INPUT »
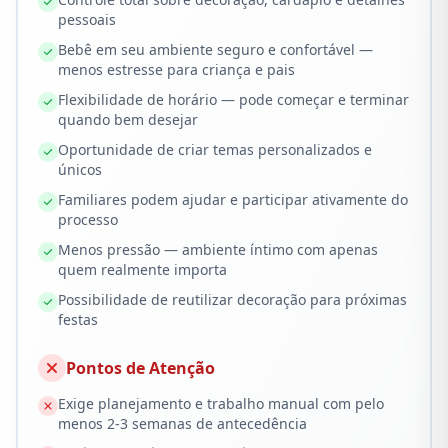
pessoais
Bebê em seu ambiente seguro e confortável —
menos estresse para criança e pais
Flexibilidade de horário — pode começar e terminar
quando bem desejar
Oportunidade de criar temas personalizados e
únicos
Familiares podem ajudar e participar ativamente do
processo
Menos pressão — ambiente íntimo com apenas
quem realmente importa
Possibilidade de reutilizar decoração para próximas
festas
Pontos de Atenção
Exige planejamento e trabalho manual com pelo
menos 2-3 semanas de antecedência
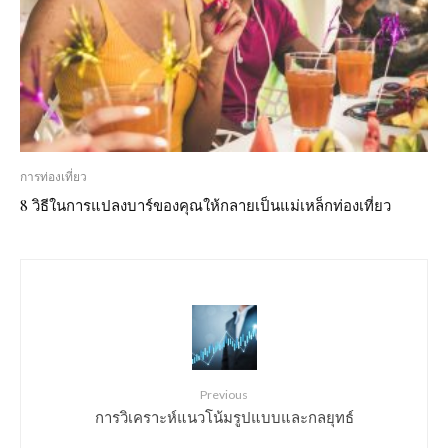
การท่องเที่ยว
8 วิธีในการแปลงบาร์ของคุณให้กลายเป็นแม่เหล็กท่องเที่ยว
Previous
การวิเคราะห์แนวโน้มรูปแบบและกลยุทธ์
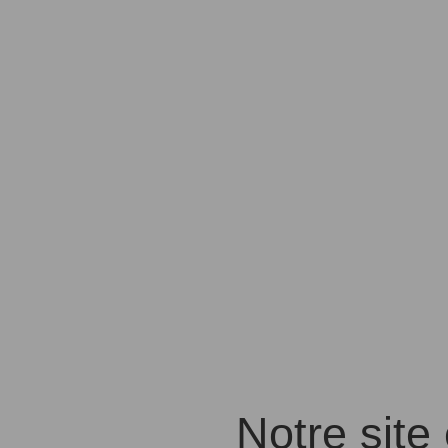
Notre site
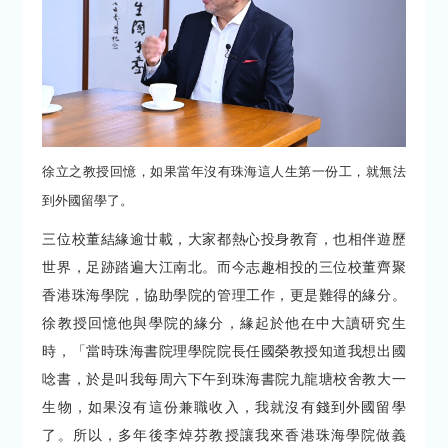
徐立之教授回憶，如果當年沒有珠海這人生第一份工，就無法
到外國留學了。
三位校董結緣逾廿載，大家都熱心投身教育，也相伴遊歷
世界，足跡踏遍大江南北。而今志趣相投的三位校董齊聚
香港珠海學院，協助學院的管理工作，更是難得的緣分。
徐教授回憶他與學院的緣分，緣起於他在中大讀研究生
時，「當時珠海書院理學院院長任國榮教授知道我想出國
唸書，於是叫我每周六下午到珠海書院九龍塘校舍教大一
生物，如果沒有這份兼職收入，我就沒有錢到外國留學
了。所以，多年後李焯芬教授讓我來香港珠海學院做義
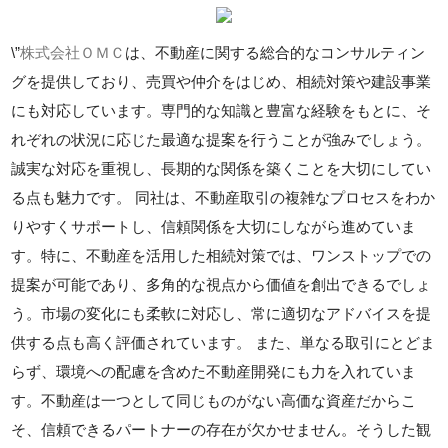
\”
株式会社ＯＭＣ
は、不動産に関する総合的なコンサルティン
グを提供しており、売買や仲介をはじめ、相続対策や建設事業
にも対応しています。専門的な知識と豊富な経験をもとに、そ
れぞれの状況に応じた最適な提案を行うことが強みでしょう。
誠実な対応を重視し、長期的な関係を築くことを大切にしてい
る点も魅力です。 同社は、不動産取引の複雑なプロセスをわか
りやすくサポートし、信頼関係を大切にしながら進めていま
す。特に、不動産を活用した相続対策では、ワンストップでの
提案が可能であり、多角的な視点から価値を創出できるでしょ
う。市場の変化にも柔軟に対応し、常に適切なアドバイスを提
供する点も高く評価されています。 また、単なる取引にとどま
らず、環境への配慮を含めた不動産開発にも力を入れていま
す。不動産は一つとして同じものがない高価な資産だからこ
そ、信頼できるパートナーの存在が欠かせません。そうした観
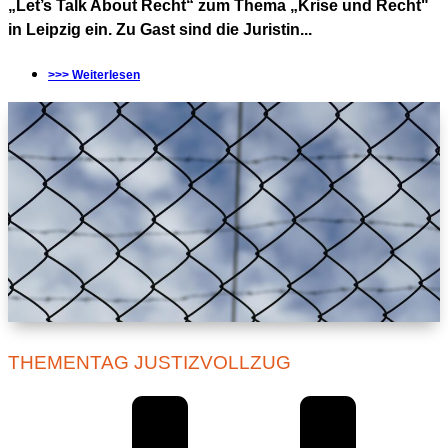
„Let’s Talk About Recht“ zum Thema „Krise und Recht"
in Leipzig ein. Zu Gast sind die Juristin...
>>> Weiterlesen
THEMENTAG JUSTIZVOLLZUG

DIRECTIONS » Everything in the records must be returned exactly, except the pictures.

REPLY »
pessoais
Bebê em seu ambiente seguro e confortável —
menos estresse para criança e pais
Flexibilidade de horário — pode começar e terminar
quando bem desejar
Oportunidade de criar temas personalizados e
únicos
Familiares podem ajudar e participar ativamente do
processo
Menos pressão — ambiente íntimo com apenas
quem realmente importa
Possibilidade de reutilizar decoração para próximas
festas
Pontos de Atenção
Exige planejamento e trabalho manual com pelo
menos 2-3 semanas de antecedência
การท่องเที่ยว
8 วิธีในการแปลงบาร์ของคุณให้กลายเป็นแม่เหล็กท่องเที่ยว
Previous
การวิเคราะห์แนวโน้มรูปแบบและกลยุทธ์
Notre site
徐立之教授回憶，如果當年沒有珠海這人生第一份工，就無法
到外國留學了。
三位校董結緣逾廿載，大家都熱心投身教育，也相伴遊歷
世界，足跡踏遍大江南北。而今志趣相投的三位校董齊聚
香港珠海學院，協助學院的管理工作，更是難得的緣分。
徐教授回憶他與學院的緣分，緣起於他在中大讀研究生
時，「當時珠海書院理學院院長任國榮教授知道我想出國
唸書，於是叫我每周六下午到珠海書院九龍塘校舍教大一
生物，如果沒有這份兼職收入，我就沒有錢到外國留學
了。所以，多年後李焯芬教授讓我來香港珠海學院做義
\”
株式会社ＯＭＣ
は、不動産に関する総合的なコンサルティン
グを提供しており、売買や仲介をはじめ、相続対策や建設事業
にも対応しています。専門的な知識と豊富な経験をもとに、そ
れぞれの状況に応じた最適な提案を行うことが強みでしょう。
誠実な対応を重視し、長期的な関係を築くことを大切にしてい
る点も魅力です。 同社は、不動産取引の複雑なプロセスをわか
りやすくサポートし、信頼関係を大切にしながら進めていま
す。特に、不動産を活用した相続対策では、ワンストップでの
提案が可能であり、多角的な視点から価値を創出できるでしょ
う。市場の変化にも柔軟に対応し、常に適切なアドバイスを提
供する点も高く評価されています。 また、単なる取引にとどま
らず、環境への配慮を含めた不動産開発にも力を入れていま
す。不動産は一つとして同じものがない高価な資産だからこ
そ、信頼できるパートナーの存在が欠かせません。そうした観
„Let’s Talk About Recht“ zum Thema „Krise und Recht"
in Leipzig ein. Zu Gast sind die Juristin...
>>> Weiterlesen
THEMENTAG JUSTIZVOLLZUG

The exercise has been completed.